▶ YOUR ASSIGNMENT: The line with "perfect for both" marks where to begin; print it and all lines after it in the material below exactly, skipping pictures.

▶ SUPPLIED MATERIAL:
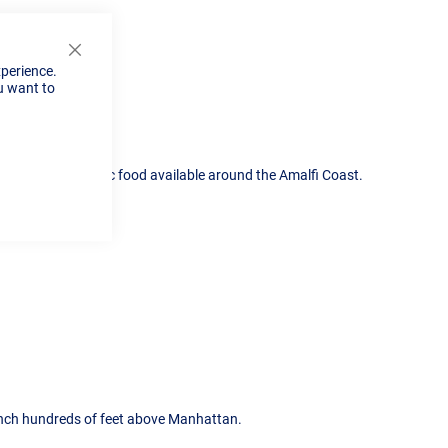
Close
xperience.
Cookie
u want to
Bar
some of the fantastic food available around the Amalfi Coast.
unch hundreds of feet above Manhattan.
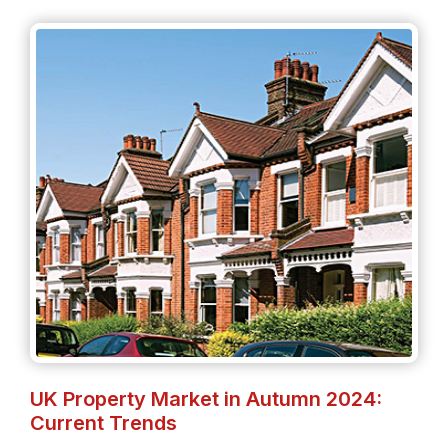
UK Property Market in Autumn 2024:
Current Trends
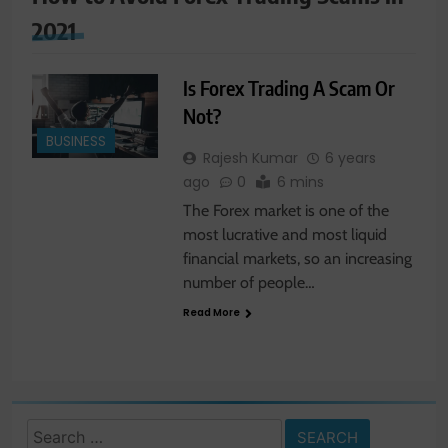
2021
Is Forex Trading A Scam Or
Not?
BUSINESS
Rajesh Kumar
6 years
ago
0
6 mins
The Forex market is one of the
most lucrative and most liquid
financial markets, so an increasing
number of people…
Read More
Search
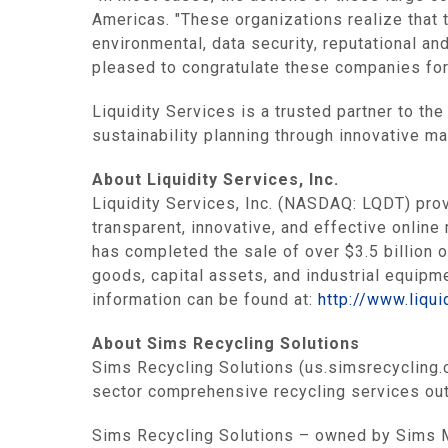
Americas
. "These organizations realize that 
environmental, data security, reputational an
pleased to congratulate these companies for
Liquidity Services
is a trusted partner to th
sustainability planning through innovative m
About
Liquidity Services, Inc.
Liquidity Services, Inc.
(NASDAQ: LQDT) provid
transparent, innovative, and effective online
has completed the sale of over
$3.5 billion
o
goods, capital assets, and industrial equip
information can be found at:
http://www.liqui
About Sims Recycling Solutions
Sims Recycling Solutions (us.simsrecycling.c
sector comprehensive recycling services out
Sims Recycling Solutions – owned by
Sims 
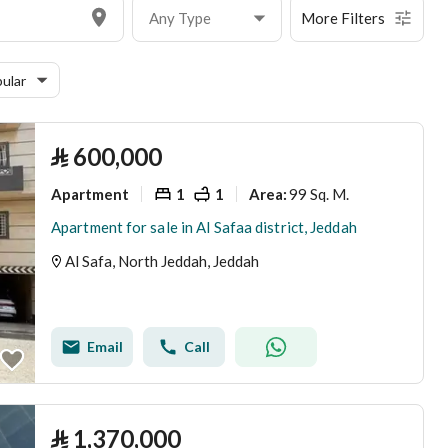
Any Type
More Filters
ular
⃁
600,000
Apartment
1
1
99 Sq. M.
Area
:
Apartment for sale in Al Safaa district, Jeddah
Al Safa, North Jeddah, Jeddah
Email
Call
⃁
1,370,000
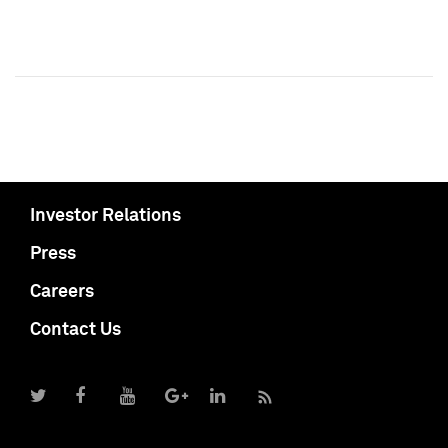
Investor Relations
Press
Careers
Contact Us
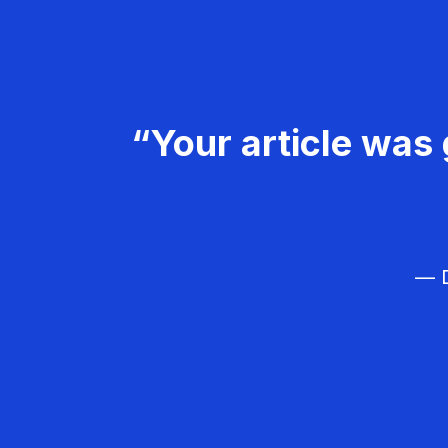
“Your article was 
— D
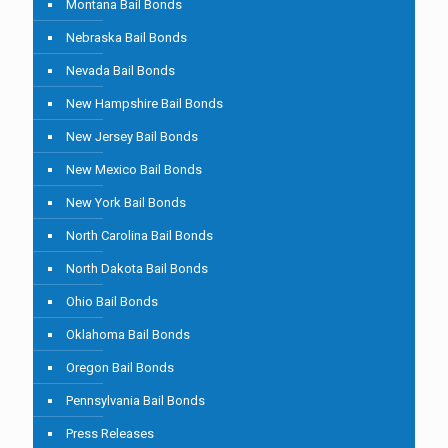
Montana Bail Bonds
Nebraska Bail Bonds
Nevada Bail Bonds
New Hampshire Bail Bonds
New Jersey Bail Bonds
New Mexico Bail Bonds
New York Bail Bonds
North Carolina Bail Bonds
North Dakota Bail Bonds
Ohio Bail Bonds
Oklahoma Bail Bonds
Oregon Bail Bonds
Pennsylvania Bail Bonds
Press Releases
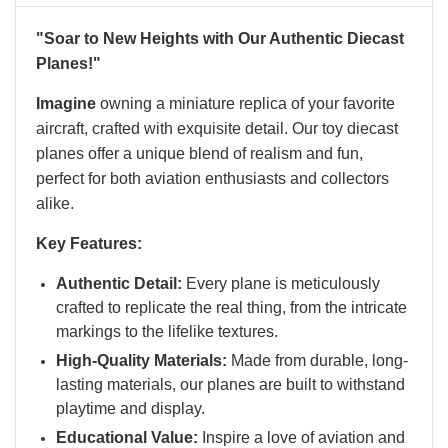
"Soar to New Heights with Our Authentic Diecast
Planes!"
Imagine
owning a miniature replica of your favorite
aircraft, crafted with exquisite detail. Our toy diecast
planes offer a unique blend of realism and fun,
perfect for both aviation enthusiasts and collectors
alike.
Key Features:
Authentic Detail:
Every plane is meticulously
crafted to replicate the real thing, from the intricate
markings to the lifelike textures.
High-Quality Materials:
Made from durable, long-
lasting materials, our planes are built to withstand
playtime and display.
Educational Value:
Inspire a love of aviation and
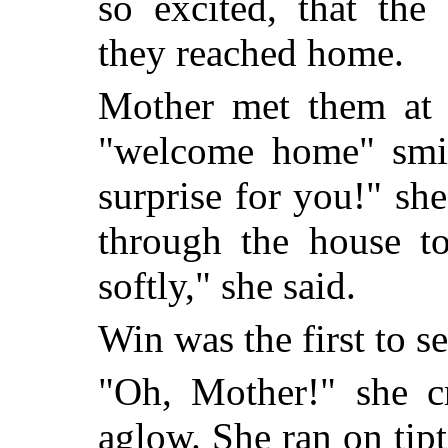
so excited, that the 
they reached home.
Mother met them at t
"welcome home" smil
surprise for you!" sh
through the house t
softly," she said.
Win was the first to se
"Oh, Mother!" she cr
aglow. She ran on tipt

▶ OUTPUT OF THE EXERCISE:
perfect for both aviation enthusiasts and collectors
alike.
Key Features:
Authentic Detail:
Every plane is meticulously
crafted to replicate the real thing, from the intricate
markings to the lifelike textures.
High-Quality Materials:
Made from durable, long-
lasting materials, our planes are built to withstand
playtime and display.
Educational Value:
Inspire a love of aviation and
so excited, that the 
they reached home.
Mother met them at t
"welcome home" smil
surprise for you!" sh
through the house t
softly," she said.
Win was the first to se
"Oh, Mother!" she cr
aglow. She ran on tipt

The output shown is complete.